I realize that, since I'm not a professonal I may not have the expertise to use and apply T-Taps as properly as the OP does.  I was just giving my opinion on the psycological and sociological impact of T-Taps from a consumer's standpoint.

KPierson 
Platinum - Posts: 3,526
Platinum spaceThis member consistently provides reliable informationspace
Joined: April 14, 2005
Location: Ohio, United States
Posted: October 10, 2007 at 4:23 PM / IP Logged  

Sorry to bring up an old thread, but I just got this Email and I thought I would share:

A customer looking for support wrote:
I feel dumb for sending that email last night. I was using t-taps and they did not get into the meat of the wire. I ended up stripping a piece of the switch harness wires and attaching it the right way. Everything works good now.

Kevin Pierson
profuse007 
Gold - Posts: 2,015
Gold spacespace
Joined: October 20, 2002
Location: Texas, United States
Posted: October 11, 2007 at 12:18 AM / IP Logged  
^that statement doesnt say much since the fact that its not specified the t-tap size he/she used on a certain wire guage.
I am not for it nor against it but from my experiences and testings, it works fine as long as you use the right t-tap size for its corresponding AWG.
Its not the best method for tapping wires in, IMO, but its one of the solution.
theres a shop near my area that uses t-tap on all of the installs to save time and quote customer less.
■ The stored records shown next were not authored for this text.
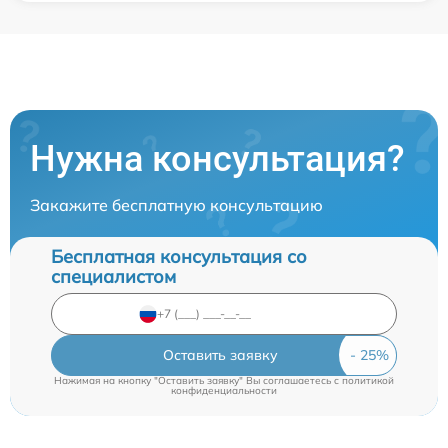
Нужна консультация?
Закажите бесплатную консультацию
Бесплатная консультация со
специалистом
Оставить заявку
Нажимая на кнопку "Оставить заявку" Вы соглашаетесь c
политикой
конфиденциальности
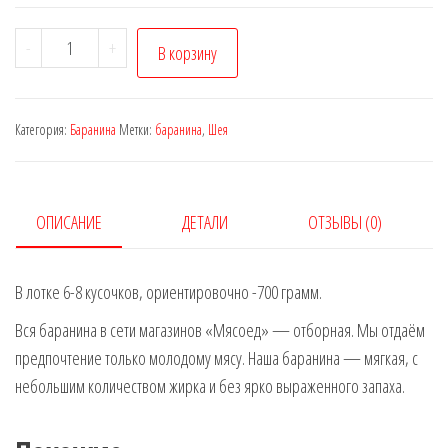
Количество
-
+
В корзину
товара
Шея
(баранина)
Категория:
Баранина
Метки:
баранина
,
Шея
ОПИСАНИЕ
ДЕТАЛИ
ОТЗЫВЫ (0)
В лотке 6-8 кусочков, ориентировочно -700 грамм.
Вся баранина в сети магазинов «Мясоед» — отборная. Мы отдаём
предпочтение только молодому мясу. Наша баранина — мягкая, с
небольшим количеством жирка и без ярко выраженного запаха.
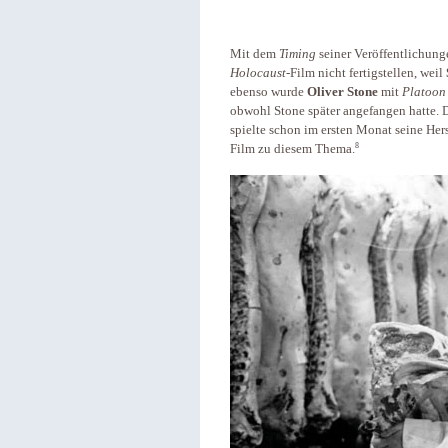
Mit dem
Timing
seiner Veröffentlichung
Holocaust
-Film nicht fertigstellen, weil
ebenso wurde
Oliver Stone
mit
Platoon
obwohl Stone später angefangen hatte. D
spielte schon im ersten Monat seine Her
8
Film zu diesem Thema.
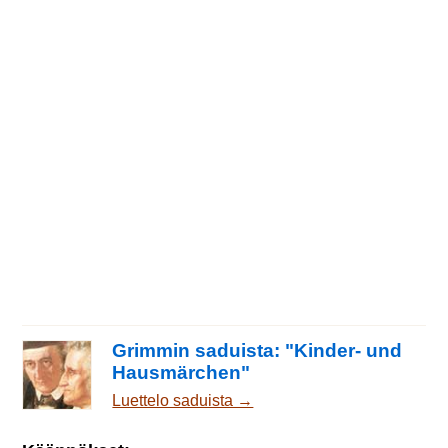
Grimmin saduista: "Kinder- und
Hausmärchen"
Luettelo saduista →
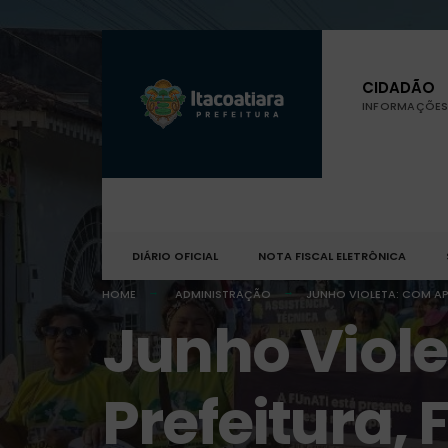
CIDADÃO
INFORMAÇÕES 
DIÁRIO OFICIAL
NOTA FISCAL ELETRÔNICA
HOME
ADMINISTRAÇÃO
JUNHO VIOLETA: COM AP
Junho Viole
Prefeitura,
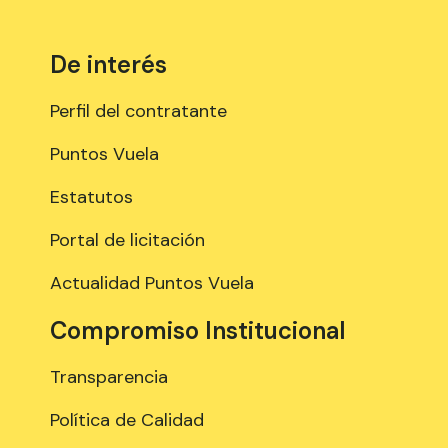
De interés
Perfil del contratante
Puntos Vuela
Estatutos
Portal de licitación
Actualidad Puntos Vuela
Compromiso Institucional
Transparencia
Política de Calidad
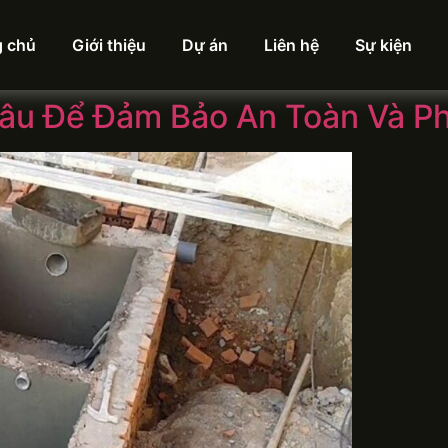
g chủ
Giới thiệu
Dự án
Liên hệ
Sự kiện
Đâu Để Đảm Bảo An Toàn Và P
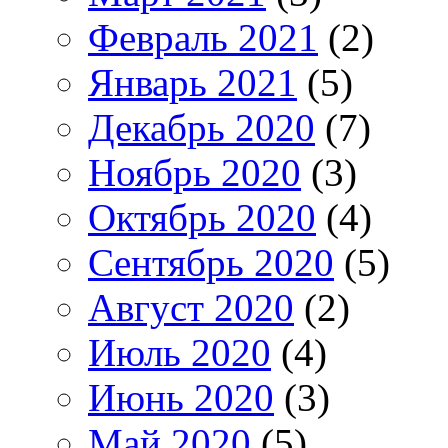
Февраль 2021
(2)
Январь 2021
(5)
Декабрь 2020
(7)
Ноябрь 2020
(3)
Октябрь 2020
(4)
Сентябрь 2020
(5)
Август 2020
(2)
Июль 2020
(4)
Июнь 2020
(3)
Май 2020
(5)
They charge like ~50-75bucks for remote start installation, whereas other places charges 150-200 for RS installation. I had a friend went into this well-known shop and they only charged 50bucks and they used all t-taps. It worked for about a yr until he totaled the vehicle.
What i am saying is that there are competitive shops out there that have used t-taps for yrs and still do.
Houston,TX
"The two most common elements in the universe are H+ and stupidity" (Ellison).
evileagletalon 
Copper - Posts: 65
Copper spacespace
Joined: November 17, 2006
Location: United States
Posted: October 11, 2007 at 1:11 AM / IP Logged  
I used to be all anal like some other installer on here, soldering EVERYTHING, heat shrinking all of the joints, etc.
Now, I use the 3M t-taps. I use the blue 3M t-taps and the light green transparent male spade connectors that go into the t-tap to make the connection.
These connections are actually very tight. Once the connectio is made, you have to tug on the connection pretty hard to get it apart. I hardwire in aftermarket head units on the new Chevys with 3m t-taps. I also use 3M tape to cover up the t-tap connection and keep the harness covered up.
If you're having issues with t-taps coming apart or making a bad connection, you're doing something wrong. Now that I've been using 3M t-taps for head unit installs, alarm/remote starts, etc, soldering and heat shrinking are overkill and not necessary.
What if you need to make a connection on the brake wire on a 99 Mitsubishi 3000GT VR-4? The brake wire is WAY up in the brake pedal assembly, I could barely manage to get 3 fingers up there. I doubt you'll be able to solder the brake wire connection for the alarm/remote start. The T-tap worked flawlessly, and it was done correctly.
KPierson 
Platinum - Posts: 3,526
Platinum spaceThis member consistently provides reliable informationspace
Joined: April 14, 2005
Location: Ohio, United States
Posted: October 11, 2007 at 5:44 AM / IP Logged  

profuse007 wrote:
^that statement doesnt say much since the fact that its not specified the t-tap size he/she used on a certain wire guage.

This is exactly the problem though, that many people misuse them.

I would almost guarentee that the wrong size was used.

I've never had an Email about someone who used the wrong size solder joint!